De Luca in una delle sue recenti conferenze stampa – in diretta Facebook e con una media di oltre 500mila visualizzazioni – aveva previsto il picco per Pasqua: “raggiungeremo i 3.500 contagiati, e dovremo aspettarci circa 350 persone in terapia intensiva”. Ha centrato in pieno la prima previsione, mentre da giorni i ricoverati in terapia intensiva non superano i 200. In questo modo le strutture hanno retto decisamente bene e non vi sono state le scene di disperazione che si attendevano. Il governatore ha avuto, con sobrietà, il modo di replicare a quanti avevano previsto il peggio, definendoli dei “porta-jella”. “Non era scontato che saremmo riusciti ad affrontare questa situazione – ha ammesso – ma ci siamo riusciti con grande rigore e serietà, chiedendo il contributo di tutti”.

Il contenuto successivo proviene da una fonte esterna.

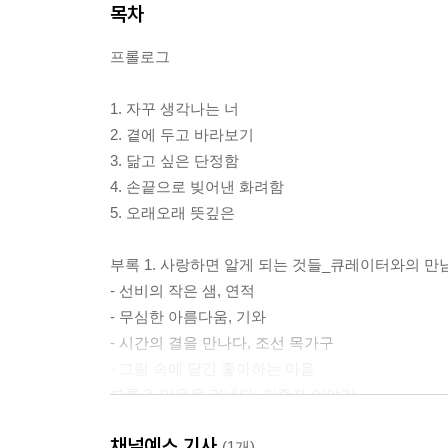
목차
프롤로그
1. 자꾸 생각나는 너
2. 곁에 두고 바라보기
3. 닮고 싶은 단정함
4. 손끝으로 빚어낸 화려함
5. 오래오래 뜻깊은
부록 1. 사랑하면 알게 되는 것들_큐레이터와의 만
- 선비의 작은 샘, 연적
- 무심한 아름다움, 기와
- 시간의 결을 만나다, 조선 목가구
- 그림 속에 담긴 좋아하는 마음
부록 2. 마음을 건네다_기증자 이야기
부록 3. 유물 정보 모음
채널예스 기사
(1개)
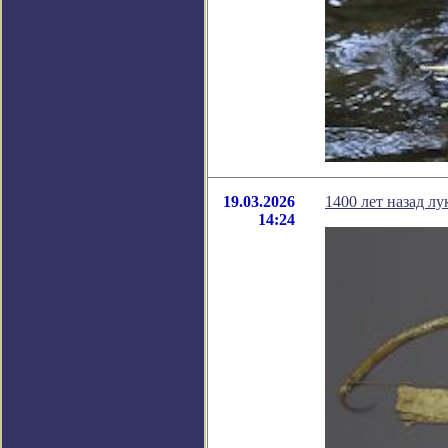
19.03.2026
1400 лет назад л
14:24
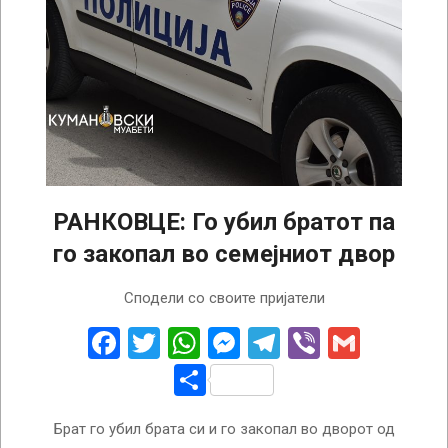
РАНКОВЦЕ: Го убил братот па
го закопал во семејниот двор
2022-
Сподели со своите пријатели
06-
11
Facebook
Twitter
WhatsApp
Messenger
Telegram
Viber
Gmail
Share
Брат го убил брата си и го закопал во дворот од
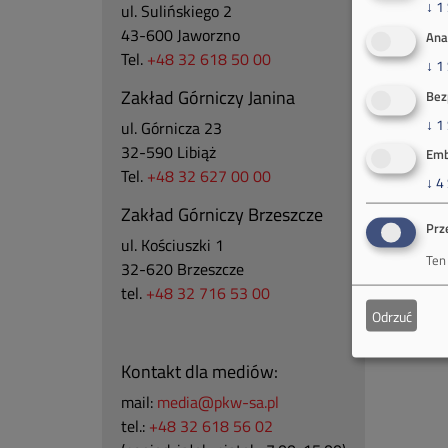
↓
1
ul. Sulińskiego 2
43-600 Jaworzno
Ana
Tel.
+48 32 618 50 00
↓
1
Zakład Górniczy Janina
Bez
↓
1
ul. Górnicza 23
32-590 Libiąż
Emb
Tel.
+48 32 627 00 00
↓
4
Zakład Górniczy Brzeszcze
Prz
ul.
Kościuszki 1
Ten
32-620 Brzeszcze
tel.
+48 32 716 53 00
Odrzuć
Kontakt dla mediów:
mail:
media@pkw-sa.pl
tel.:
+48 32 618 56 02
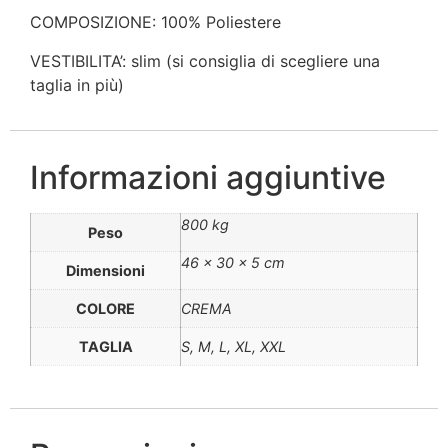
COMPOSIZIONE: 100% Poliestere
VESTIBILITA’: slim (si consiglia di scegliere una
taglia in più)
Informazioni aggiuntive
800 kg
Peso
46 × 30 × 5 cm
Dimensioni
COLORE
CREMA
TAGLIA
S, M, L, XL, XXL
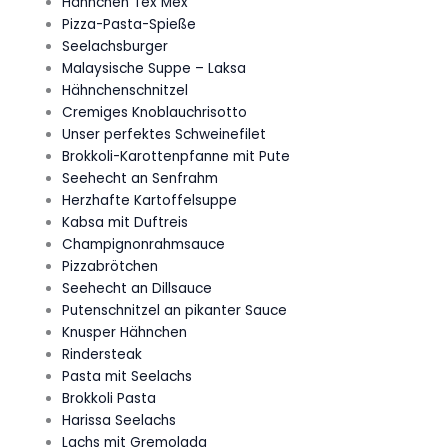
Hähnchen Tex Mex
Pizza-Pasta-Spieße
Seelachsburger
Malaysische Suppe – Laksa
Hähnchenschnitzel
Cremiges Knoblauchrisotto
Unser perfektes Schweinefilet
Brokkoli-Karottenpfanne mit Pute
Seehecht an Senfrahm
Herzhafte Kartoffelsuppe
Kabsa mit Duftreis
Champignonrahmsauce
Pizzabrötchen
Seehecht an Dillsauce
Putenschnitzel an pikanter Sauce
Knusper Hähnchen
Rindersteak
Pasta mit Seelachs
Brokkoli Pasta
Harissa Seelachs
Lachs mit Gremolada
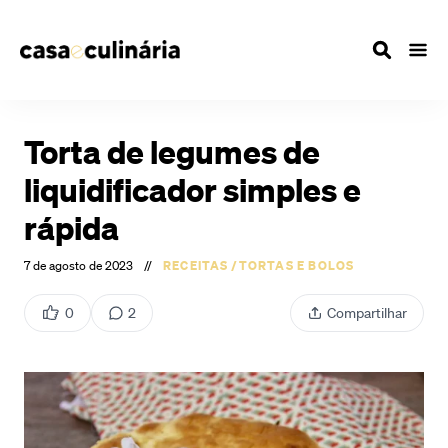
Torta de legumes de
liquidificador simples e
rápida
7 de agosto de 2023
//
RECEITAS
/
TORTAS E BOLOS
0
2
Compartilhar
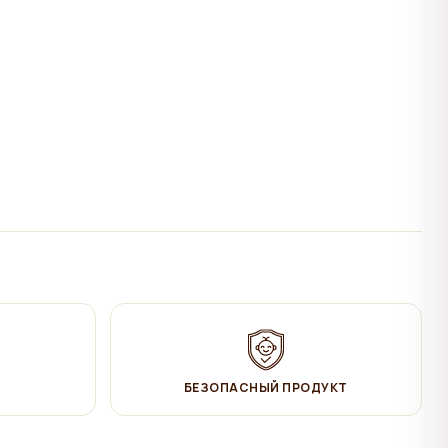
БЕЗОПАСНЫЙ ПРОДУКТ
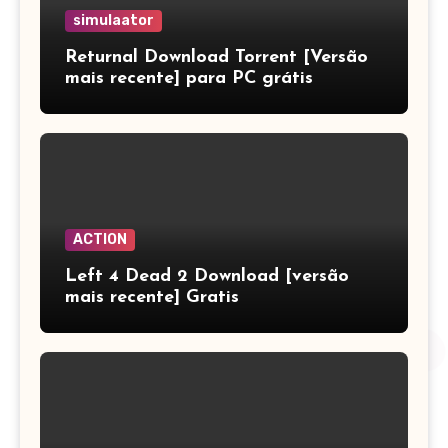
simulaator
Returnal Download Torrent [Versão
mais recente] para PC grátis
ACTION
Left 4 Dead 2 Download [versão
mais recente] Gratis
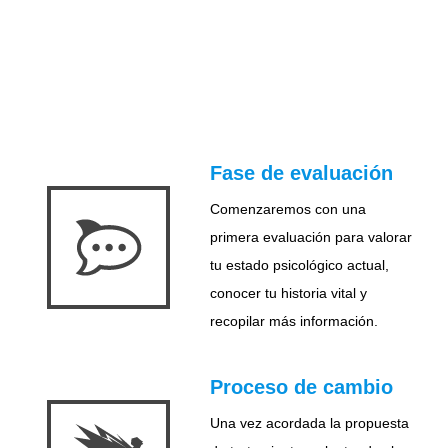
Fase de evaluación
Comenzaremos con una
primera evaluación para valorar
tu estado psicológico actual,
conocer tu historia vital y
recopilar más información.
Proceso de cambio
Una vez acordada la propuesta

Va anche detto che la minore pressione verso le strutture ospedaliere al Sud ha avuto origine da quanto visto accadere in Lombardia e dal timore diffuso di perdere i propri cari senza più rivederli. Sono infatti moltissime le persone che hanno richiesto di curarsi a casa e le famiglie hanno di buon grado sopportato la difficoltà di assistere i propri malati e tutelare gli altri membri, pur di avere vicino i propri cari. Molti amici mi hanno raccontato che, dopo aver visto le immagini dei camion militari in partenza da Bergamo con le bare di centinaia di deceduti che non si riusciva a cremare sul posto, è riemerso tra gli anziani il rifiuto della cremazione, una pratica ancora poco accettata nel Mezzogiorno.
Infine, occorre ricordare che tra qualche settimana l’emergenza finirà e non è assolutamente scontato che i cittadini si ricorderanno di quanto fatto i questi giorni. Anzi, tenderanno a rimuovere dai loro ricordi questo periodo cosi difficile. La ripresa richiederà ben altro spirito e una visione diversa.
Se si può dare un consiglio a De Luca, gli ricorderei proprio come andò a finire nel 1980, quando nelle nostre zone contammo oltre 3.500 vittime. Per mesi la solo presenza dei volontari provenienti da tutta Italia, della Chiesa, dei sindacati e delle forze di sinistra consentì di organizzare i soccorsi, smistare gli aiuti, accudire gli sfollati in un moto collettivo di solidarietà che plasmò un’intera generazione. Passata l’emergenza, la priorità divenne la ricostruzione, la vita necessariamente riprese il suo corso normale, arrivarono anche molti soldi, e con essi le vecchie pratiche e i vecchi notabili, che ripresero rapidamente il loro posto e il controllo della situazione.
L’emergenza non è mai sinonimo di futuro, rimane fissa nei nostri ricordi come un momento difficile, e soprattutto la ricorderemo come un momento della nostra vita dove la libertà fu sospesa e si dipendeva esclusivamente dagli altri. La ripresa è al contrario sinonimo di libertà, di bisogno di normalità, di indipendenza. Al rilancio della nostra economia ben poco potranno contribuire le manieri forti, le regole rigide, la disciplina di questi giorni.
De Luca, e tutti quelli che oggi stanno dando battaglia per sconfiggere l’epidemia, devono averlo ben presente, e dovranno essere bravi a cogliere l’attimo in cui tutti insieme dovremo necessariamente cambiare passo.